Zatańczysz? - Rozdział 15


 Yurij leżał na łóżku, czując ten słodki ciężar na wpół leżącego na nim młodego mężczyznę i próbował uspokoić swój własny oddech, co nie było w cale proste a jego drobne ciało wciąż delikatnie drżało po przeżytej niedawno ekstazie. Dopiero po dłuższej chwili czarnowłosy na powrót uklęknął pomiędzy nogami swojego kochanka i zmierzył całe jego ciało spojrzeniem, po czym uśmiechnął się lekko.

-Chodź, umyjemy się.

Powiedział, wstając powoli ale jego mąż był zbyt zmęczony, by móc się chociaż podnieść z łóżka, więc Beka wziął blondyna na ręce w pozycji na księżniczkę, za co normalnie dostałby ochrzan ale w tym momencie żadnemu z nich to nie przeszkadzało. Czucie ciepło drugiego ciała było w tym momencie tym, czego obaj bardzo pragnęli. 

-Postaw mnie, proszę.

Mruknął Jurij, gdy znaleźli się już w łazience i powoli, z pomocą partnera, stanął na własnych nogach, chociaż szczególnie kolana miał jak z waty i przeciągnął się czując, jak zastały mu się mięśnie. Dopiero po chwili zauważył, że Beka przygląda się pewnej części jego ciała, na co lekko się uśmiechnął.
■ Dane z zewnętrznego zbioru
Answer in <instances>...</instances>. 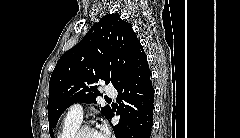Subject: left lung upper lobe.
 <instances>
[{"label":"left lung upper lobe","mask_w":240,"mask_h":138,"mask_svg":"<svg viewBox=\"0 0 240 138\" xmlns=\"http://www.w3.org/2000/svg\"><path fill=\"white\" fill-rule=\"evenodd\" d=\"M143 50L131 24L118 14L103 16L84 38L58 60L49 82L48 120L53 137L61 114L73 103H96L97 83L117 88ZM94 92V93H93ZM107 118L108 106L102 108Z\"/></svg>","instance_id":"left-lung-upper-lobe-1"}]
</instances>
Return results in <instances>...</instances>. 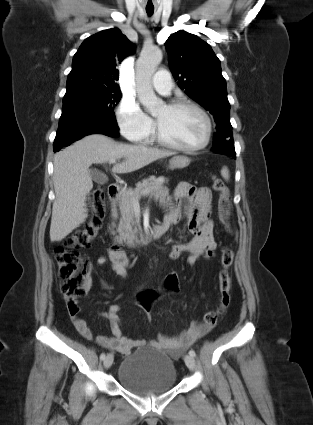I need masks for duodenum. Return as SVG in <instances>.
<instances>
[{"label": "duodenum", "mask_w": 313, "mask_h": 425, "mask_svg": "<svg viewBox=\"0 0 313 425\" xmlns=\"http://www.w3.org/2000/svg\"><path fill=\"white\" fill-rule=\"evenodd\" d=\"M108 196L110 199V202L112 204H114L118 198V194H119V186L115 183L110 184L108 186ZM166 227L164 225H157L154 226L148 233H143L139 236L138 241L136 243V245L134 247L137 246H143L145 244H147L150 240L152 239H157L160 238L165 232H166ZM113 249H118L119 246L116 242H113L111 244Z\"/></svg>", "instance_id": "obj_1"}]
</instances>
-Mnie też się bardzo spodobało, ale dzisiaj nie podołam drugiej rundzie.

Zauważył, po czym nachylił się by nalać wodę do wanny i dopiero wtedy zdał sobie sprawę, że mając to w swoim zwyczaju, schylając się wypiął tyłek. Niemal poczuł wpełzające na jego twarz rumieńce, gdy ciepła dłoń ułożyła się na jego krzyżu.

-Po prostu... wyglądasz, jak naznaczony mną. Podoba mi się to.

Yurij z zaskoczeniem spojrzał w ciemne oczy swojego męża, myśląc nad jego słowami, jednak jego mózg odmawiał współpracy.

-He?

Kazach zaczął się śmiać, po czym złożył czuły pocałunek na bladym ramieniu, jednak już w ogóle nie udzielił mu odpowiedzi. Blondyn zaprzątał sobie tym więc myśli, wypychając z głowy przemyślenia na temat ich wspólnej relacji. Miało się to okazać dla nich potem niestety zgubne.